Suzete nasceu em Penápolis, e aos 12 anos de idade participou pela primeira vez dos Jogos Abertos, representando sua cidade natal. Curiosamente, foi na edição de 1970, em Bauru, disputando as modalidades de vôlei e basquete. Seu bom desempenho chamou a atenção dos treinadores e dirigentes bauruenses dessas modalidades, que trouxeram Suzete para cá. A ex-jogadora lembra que os técnicos Sirval Camargo (vôlei), Antonio Carlos Barbosa (basquete) e os dirigentes Raduam Trabulsi e Omar Marra foram os responsáveis diretos por sua vinda.

Na Sem Limites, Suzete Gobbi atuou por dois anos no Bauru Atlético Clube (BAC), como levantadora no time de voleibol, e como ala e armadora por 14 no time de basquete do Bauru Tênis Clube (BTC), chegando até a seleção brasileira, onde ficou 14 anos, sendo 11 como capitã.

Estrutura

O secretário de Esportes de Bauru, Roger Barude, explica que a preparação da cidade para os Jogos já está na reta final. “Dia 22 vamos inaugurar a cancha de bocha no Padilhão, e já estamos instalando os pontos hidráulicos e elétricos nos alojamentos. Esperamos cerca de 20 mil pessoas ao longo dos Jogos, sendo uma média de permanência de 12 mil a cada dia”, cita. A cancha é o maior investimento para os Jogos, com custo total de quase R$ 800 mil, e levará o nome de Antonio Canela, considerado o maior atleta que a cidade já teve na bocha.
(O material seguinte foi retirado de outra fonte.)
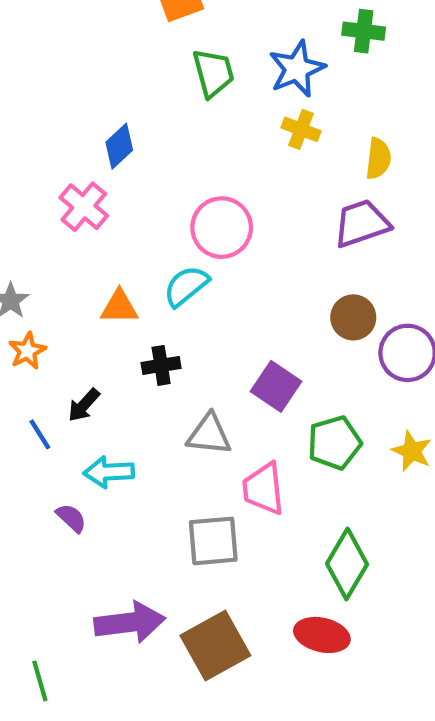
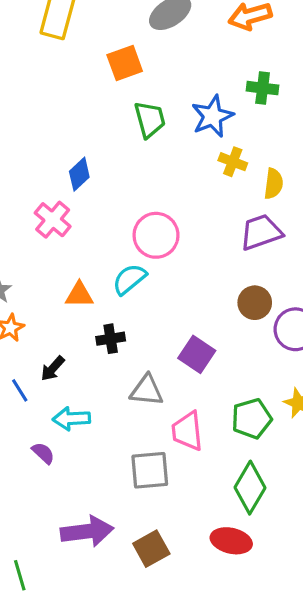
yellow cross: (301, 129) -> (233, 162), moved
green pentagon: (334, 443) -> (252, 419), moved
brown square: (215, 645) -> (151, 549), size x0.7

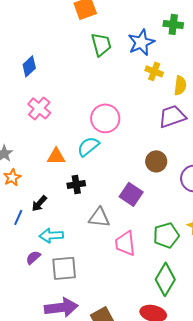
blue diamond: (79, 174) -> (29, 66), moved
brown circle: (255, 303) -> (156, 161), moved
blue line: (20, 390) -> (18, 217), turned 56
purple semicircle: (43, 453) -> (33, 257), turned -84
gray square: (150, 470) -> (64, 268), moved

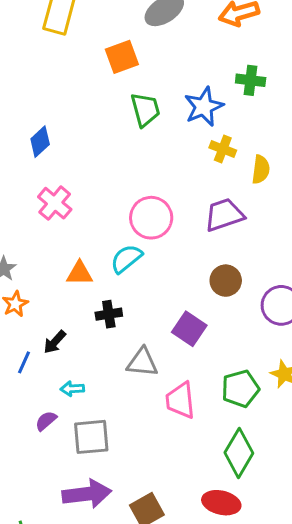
purple trapezoid: (172, 116) -> (224, 215), moved
cyan arrow: (51, 235) -> (72, 389), size x0.7

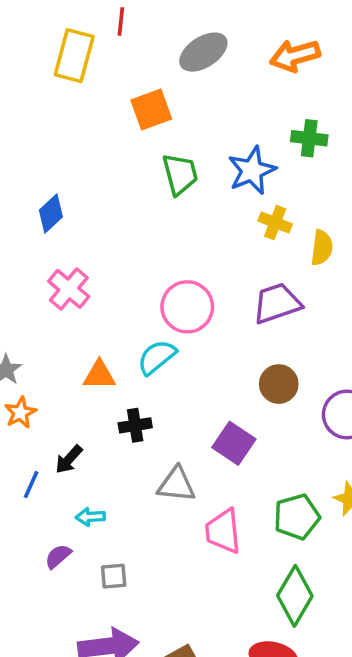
gray square: (91, 437) -> (114, 576), size x0.6

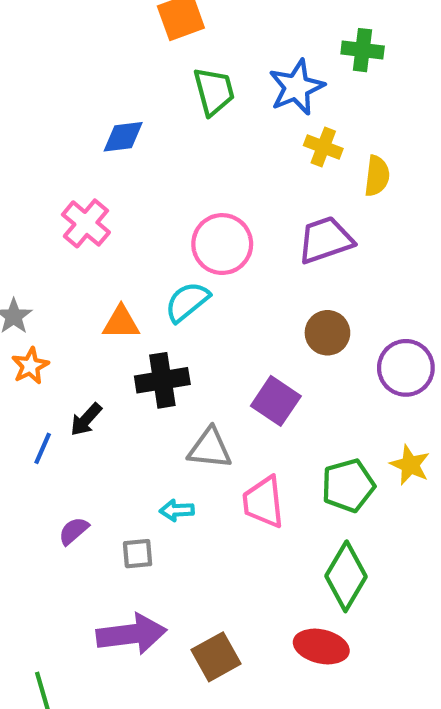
blue diamond: (51, 214) -> (123, 137), moved, turned 36
black cross: (135, 425) -> (162, 380), size x1.4
cyan arrow: (90, 517) -> (177, 510), moved

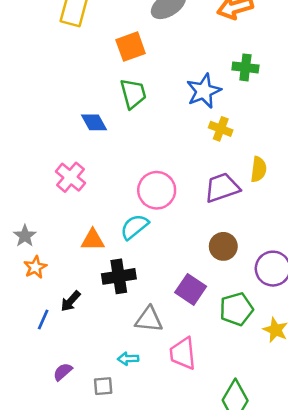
green trapezoid: (214, 91) -> (133, 94), moved
blue diamond: (123, 137) -> (94, 122), turned 68
yellow semicircle: (377, 176) -> (259, 169), moved
green pentagon: (348, 486) -> (236, 309), moved

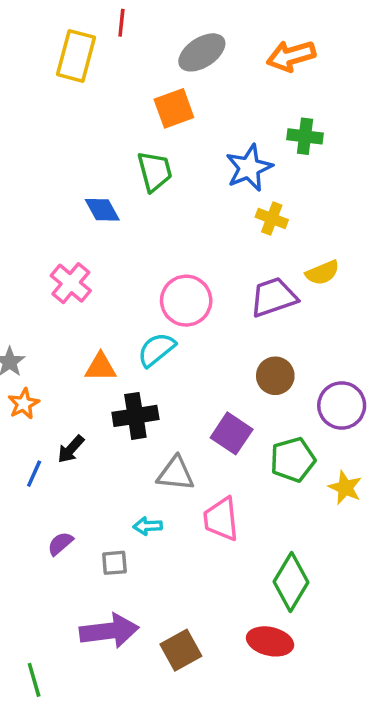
orange square: (131, 47) -> (174, 108), moved
yellow semicircle: (259, 169) -> (322, 273), turned 60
Já o prefeito Rodrigo Agostinho enalteceu o fato de Bauru receber a maior edição dos Jogos em número de cidades participantes. “Pela proximidade com as Olimpíadas do Rio, em 2016, e as mudanças no regulamento, teremos um recorde de cidades inscritas, são 224 municípios neste ano”, ressalta.


Com água

O prefeito Rodrigo Agostinho acredita que a crise hídrica estará mais amena até o início dos Jogos. “Temos previsão de chuva para os próximos dias, e a expectativa é que a situação esteja mais próxima do normal até lá. Estamos nos preparando, o DAE tem quatro caminhões-pipa, sendo três novos, e mais três estão sendo adquiridos e devem chegar até o começo dos Jogos”, pontua o prefeito. Outros três caminhões-pipa serão alugados para o período dos Jogos Abertos, para uso apenas da demanda da competição, de forma que os caminhões do DAE fiquem apenas para utilização da população. Quase 40% da cidade passa por rodízio de água em função do baixo nível do Rio Batalha.